(Extracted page text data)
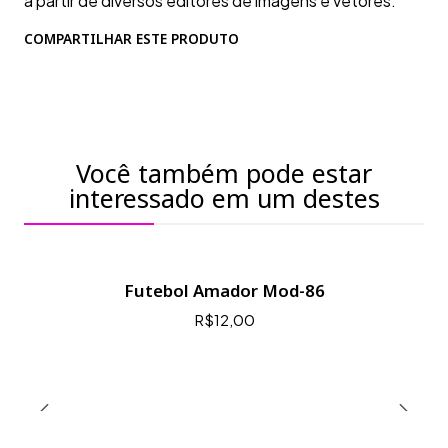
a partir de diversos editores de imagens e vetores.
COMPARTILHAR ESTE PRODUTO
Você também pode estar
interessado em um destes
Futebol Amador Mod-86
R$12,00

* * *

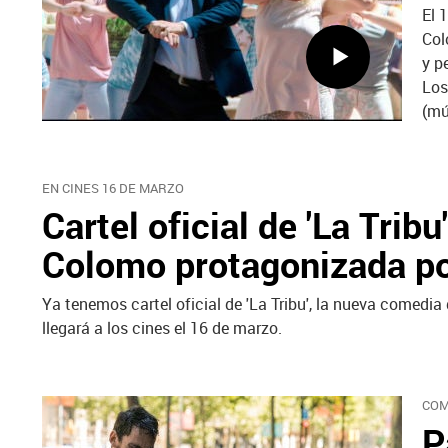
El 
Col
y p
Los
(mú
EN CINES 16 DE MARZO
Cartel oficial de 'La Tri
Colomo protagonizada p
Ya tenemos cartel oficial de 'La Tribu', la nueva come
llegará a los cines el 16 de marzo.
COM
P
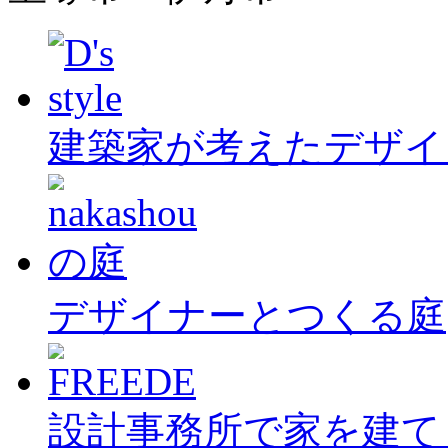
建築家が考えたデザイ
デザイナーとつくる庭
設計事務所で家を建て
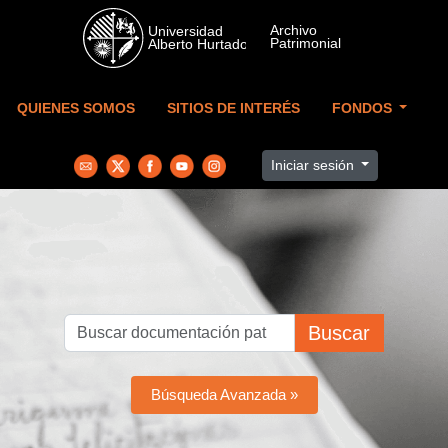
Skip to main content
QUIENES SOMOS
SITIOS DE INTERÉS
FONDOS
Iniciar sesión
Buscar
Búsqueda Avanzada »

→ Exercise description
Among the entries, how many lines hold the word "oficial"? Please answer with only that number.

→ Solution for this problem
2